Supplied records: Begin

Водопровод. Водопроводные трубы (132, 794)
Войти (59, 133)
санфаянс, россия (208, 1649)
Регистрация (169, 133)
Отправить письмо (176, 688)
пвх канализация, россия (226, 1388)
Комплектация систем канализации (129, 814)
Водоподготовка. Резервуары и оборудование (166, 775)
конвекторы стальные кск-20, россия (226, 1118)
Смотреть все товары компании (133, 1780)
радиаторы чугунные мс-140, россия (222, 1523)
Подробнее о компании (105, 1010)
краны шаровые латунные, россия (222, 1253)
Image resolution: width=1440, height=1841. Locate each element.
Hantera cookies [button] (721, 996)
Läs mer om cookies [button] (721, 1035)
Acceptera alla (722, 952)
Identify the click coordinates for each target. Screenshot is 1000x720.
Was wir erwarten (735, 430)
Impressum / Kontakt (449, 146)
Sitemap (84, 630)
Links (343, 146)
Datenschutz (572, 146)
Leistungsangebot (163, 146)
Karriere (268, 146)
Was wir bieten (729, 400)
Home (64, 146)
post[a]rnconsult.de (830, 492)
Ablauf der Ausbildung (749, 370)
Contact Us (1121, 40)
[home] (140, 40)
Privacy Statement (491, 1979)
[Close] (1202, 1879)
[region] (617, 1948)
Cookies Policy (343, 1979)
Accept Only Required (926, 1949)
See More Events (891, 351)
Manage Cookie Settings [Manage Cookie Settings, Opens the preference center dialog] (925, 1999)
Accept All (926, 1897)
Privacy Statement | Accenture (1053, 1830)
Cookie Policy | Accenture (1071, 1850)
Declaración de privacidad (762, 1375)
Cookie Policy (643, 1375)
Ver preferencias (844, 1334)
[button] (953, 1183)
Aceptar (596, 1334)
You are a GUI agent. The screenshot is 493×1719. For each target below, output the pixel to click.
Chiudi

Supplied records: End

* The problem: Scan the records above for lines with the word "button", then say how many there are, giving the number alone.

* Completed task: 3